Texian

Friday, May 11, 2007

I wrote a variation of this some while ago when I still lived full-time in Texas.  It is enough to start with, tonight. 

“Think of what you love so much, hold so deeply that you are willing to defend and possibly even die for it.  We will call that Texas.”

That is misquoted slightly from the movie rendition of The Alamo, and it’s what I needed to hear.  That movie summed up all the things I awkwardly or ineffectually try to explain to people about why I love Texas.  I was born in California, raised in Hawaii for some years, and came to Texas to stay not long before my teen years.  I have been here a lifetime already, and I would have to say it is only in fleeting moments that I ever felt this place could be a home. 
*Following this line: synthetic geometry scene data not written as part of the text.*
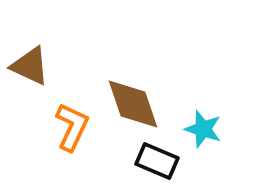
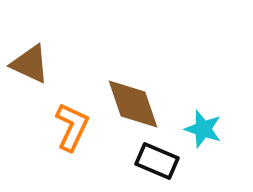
brown triangle: moved 2 px up
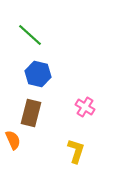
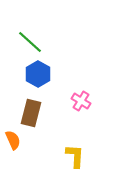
green line: moved 7 px down
blue hexagon: rotated 15 degrees clockwise
pink cross: moved 4 px left, 6 px up
yellow L-shape: moved 1 px left, 5 px down; rotated 15 degrees counterclockwise
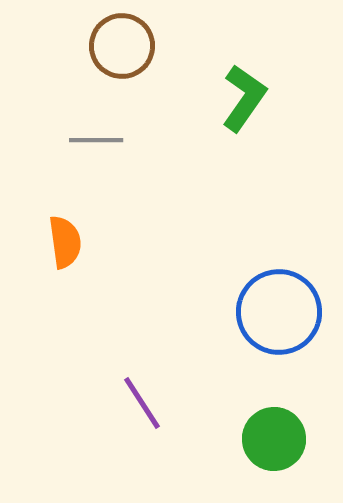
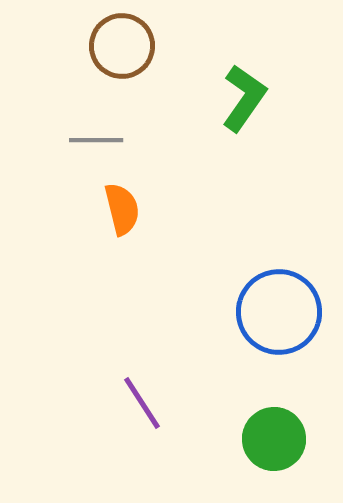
orange semicircle: moved 57 px right, 33 px up; rotated 6 degrees counterclockwise
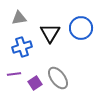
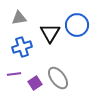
blue circle: moved 4 px left, 3 px up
Until I saw that movie, which brought to the surface thoughts and idle fancies that had just sort of percolated in my subconscious.  I’ve ever been sure I’d have a home in Texas, among half a dozen others scattered round the world.  Now I know I could be content with just the one, so long as it was here. 

I used to think Hawaii was my home because it was so damned beautiful, paradise on earth, beauty in every sweep of a wave against shoreline.  I thought it was really home.  It’s become a dream over the years, though, a misty longing for a time when I wasn’t innocent, but when I felt that it wasn’t a mark against me.  I still miss it, but it’s only memory now, not prophecy.  I do not know if I will return– I swore years ago I wouldn’t return except to live, no visits allowed.  It is likely I may not see Hawaii ever again, given the strange way I love to think of it, but can’t bear the thought of actually seeing it again, older and unveiled.  I don’t know if I want to see that pretty lady in the bright sunlight at this point.

As for California, I was seduced some years ago into reclaiming it as home, and I may yet come to live there in some future time.  But it’s more like a vacation home to me– somewhere you can safely put your feet up and relax, but not where you build your permanent havens. 

Texas, though, she is always with me.  Even when I felt most at home in California, in the back of my mind I dreamt of the day I could have that feeling in Texas, in a home of my own to change or keep as I would.  There’s still room here, room to spread and grow and be who I wish to be, with whomever wishes to share this land with me.  I love this place so damned much, and it took a movie to remind me of what I really already knew deep down.  I’m a Texan and I’m simply not ashamed to say that, and live it. 

NB: I looked it up on the intarweb and the phrase I’d sought is ‘whatever it is you value so highly’.